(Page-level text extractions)
▬▬▬▬▬▬
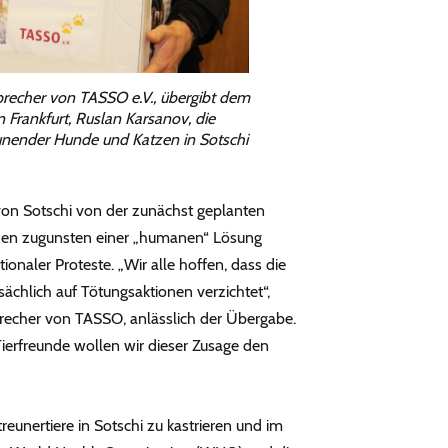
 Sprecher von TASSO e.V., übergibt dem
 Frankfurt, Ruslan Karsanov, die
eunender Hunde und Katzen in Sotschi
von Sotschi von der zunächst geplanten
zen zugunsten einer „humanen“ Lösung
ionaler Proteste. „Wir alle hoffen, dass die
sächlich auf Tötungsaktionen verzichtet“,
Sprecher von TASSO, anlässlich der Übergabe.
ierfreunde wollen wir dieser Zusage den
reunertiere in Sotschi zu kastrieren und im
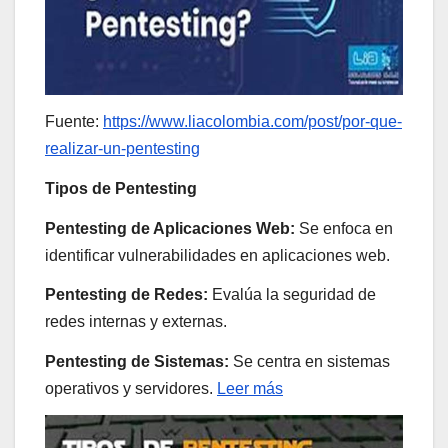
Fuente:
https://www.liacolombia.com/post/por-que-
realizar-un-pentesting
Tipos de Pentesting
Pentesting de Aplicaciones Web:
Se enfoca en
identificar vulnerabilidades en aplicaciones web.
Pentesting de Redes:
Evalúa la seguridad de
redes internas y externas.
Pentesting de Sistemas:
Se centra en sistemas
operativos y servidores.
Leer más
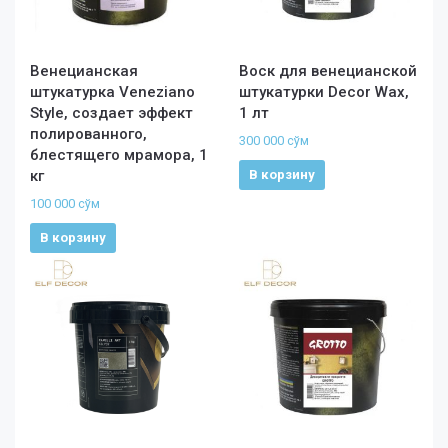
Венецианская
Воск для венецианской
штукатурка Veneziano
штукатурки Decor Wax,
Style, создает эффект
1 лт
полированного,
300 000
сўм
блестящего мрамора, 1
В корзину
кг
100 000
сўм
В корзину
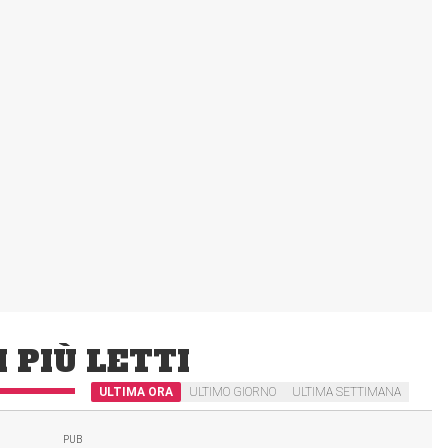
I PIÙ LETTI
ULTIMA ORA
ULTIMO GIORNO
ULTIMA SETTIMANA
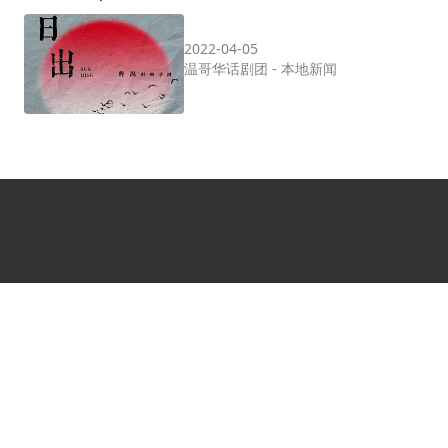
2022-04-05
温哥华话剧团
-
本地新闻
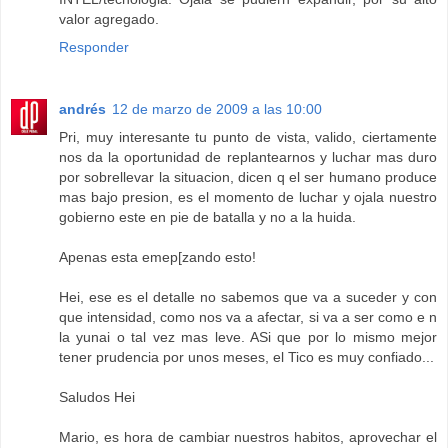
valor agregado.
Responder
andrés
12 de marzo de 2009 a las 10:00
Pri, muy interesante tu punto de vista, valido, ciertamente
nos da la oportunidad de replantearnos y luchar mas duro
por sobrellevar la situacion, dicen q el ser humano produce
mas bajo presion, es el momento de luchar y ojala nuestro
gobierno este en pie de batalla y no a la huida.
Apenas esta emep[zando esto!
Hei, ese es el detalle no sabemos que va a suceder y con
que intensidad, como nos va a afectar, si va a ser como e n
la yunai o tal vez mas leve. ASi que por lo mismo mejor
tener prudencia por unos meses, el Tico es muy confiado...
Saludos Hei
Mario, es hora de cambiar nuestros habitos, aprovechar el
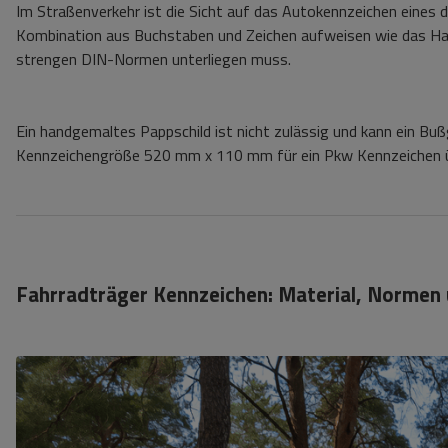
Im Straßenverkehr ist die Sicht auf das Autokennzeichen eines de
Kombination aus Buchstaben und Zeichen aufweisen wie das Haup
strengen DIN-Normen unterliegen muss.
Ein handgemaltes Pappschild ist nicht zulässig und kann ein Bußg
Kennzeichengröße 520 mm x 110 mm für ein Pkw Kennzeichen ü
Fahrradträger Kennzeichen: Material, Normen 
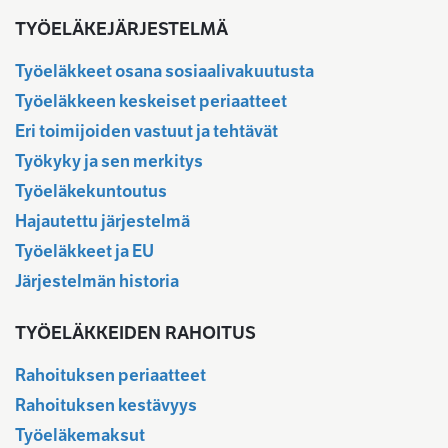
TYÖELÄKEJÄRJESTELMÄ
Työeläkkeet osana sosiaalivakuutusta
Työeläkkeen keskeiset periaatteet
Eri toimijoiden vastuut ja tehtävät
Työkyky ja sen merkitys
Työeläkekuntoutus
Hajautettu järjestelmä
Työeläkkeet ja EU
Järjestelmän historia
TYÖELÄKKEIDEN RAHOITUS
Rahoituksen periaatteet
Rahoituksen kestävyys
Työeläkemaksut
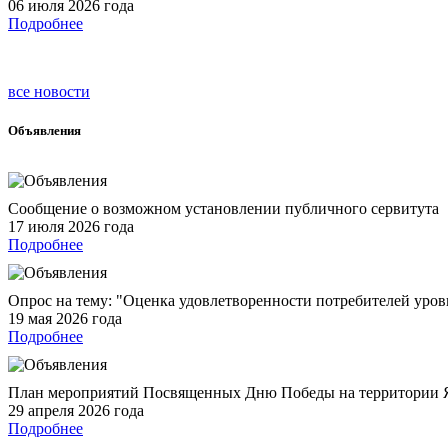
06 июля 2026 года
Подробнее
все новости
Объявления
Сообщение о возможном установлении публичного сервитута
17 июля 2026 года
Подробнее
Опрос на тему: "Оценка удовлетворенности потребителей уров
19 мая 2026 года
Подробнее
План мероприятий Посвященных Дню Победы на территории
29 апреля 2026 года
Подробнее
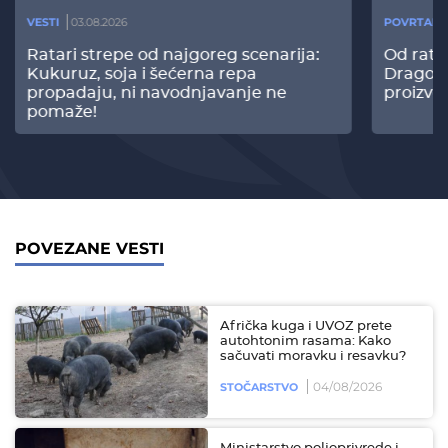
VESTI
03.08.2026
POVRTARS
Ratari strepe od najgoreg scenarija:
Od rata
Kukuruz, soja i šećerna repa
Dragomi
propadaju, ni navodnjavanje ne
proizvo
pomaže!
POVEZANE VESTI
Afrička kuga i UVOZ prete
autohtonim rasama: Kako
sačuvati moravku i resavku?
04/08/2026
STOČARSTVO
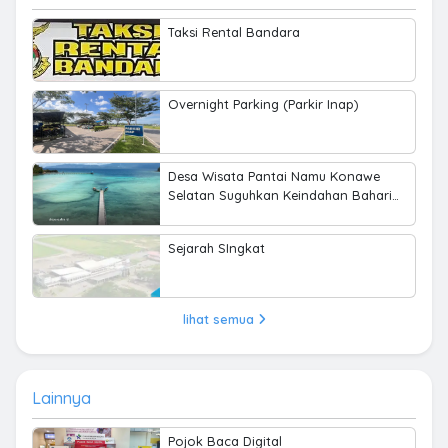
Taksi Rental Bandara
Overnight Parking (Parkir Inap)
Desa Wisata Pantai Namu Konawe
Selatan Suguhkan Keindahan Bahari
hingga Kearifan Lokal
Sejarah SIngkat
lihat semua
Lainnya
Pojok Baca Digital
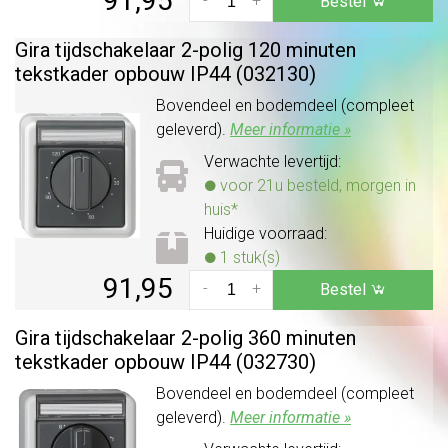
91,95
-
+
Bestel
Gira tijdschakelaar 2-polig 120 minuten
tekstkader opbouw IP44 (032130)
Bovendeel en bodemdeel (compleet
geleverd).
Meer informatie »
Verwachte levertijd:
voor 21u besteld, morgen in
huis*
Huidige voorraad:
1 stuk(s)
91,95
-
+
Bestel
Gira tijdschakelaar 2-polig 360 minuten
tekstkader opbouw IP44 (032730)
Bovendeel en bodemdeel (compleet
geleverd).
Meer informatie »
▬▬▬▬▬▬
## WHAT YOU ARE ASKED TO DO
Take the lines above starting at the one containing "operativos y servidores." and ending at the one containing "Kennzeichengröße 520 mm", and print them again exactly, without pictures.

## TASK SOLUTION
operativos y servidores.
Leer más
Венецианская
Воск для венецианской
штукатурка Veneziano
штукатурки Decor Wax,
Style, создает эффект
1 лт
полированного,
300 000
сўм
блестящего мрамора, 1
В корзину
кг
100 000
сўм
В корзину
I PIÙ LETTI
ULTIMA ORA
ULTIMO GIORNO
ULTIMA SETTIMANA
2022-04-05
温哥华话剧团
-
本地新闻
valor agregado.
Responder
andrés
12 de marzo de 2009 a las 10:00
Pri, muy interesante tu punto de vista, valido, ciertamente
nos da la oportunidad de replantearnos y luchar mas duro
por sobrellevar la situacion, dicen q el ser humano produce
mas bajo presion, es el momento de luchar y ojala nuestro
gobierno este en pie de batalla y no a la huida.
Apenas esta emep[zando esto!
Hei, ese es el detalle no sabemos que va a suceder y con
que intensidad, como nos va a afectar, si va a ser como e n
la yunai o tal vez mas leve. ASi que por lo mismo mejor
tener prudencia por unos meses, el Tico es muy confiado...
Saludos Hei
Mario, es hora de cambiar nuestros habitos, aprovechar el
Im Straßenverkehr ist die Sicht auf das Autokennzeichen eines de
Kombination aus Buchstaben und Zeichen aufweisen wie das Haup
strengen DIN-Normen unterliegen muss.
Ein handgemaltes Pappschild ist nicht zulässig und kann ein Bußg
Kennzeichengröße 520 mm x 110 mm für ein Pkw Kennzeichen ü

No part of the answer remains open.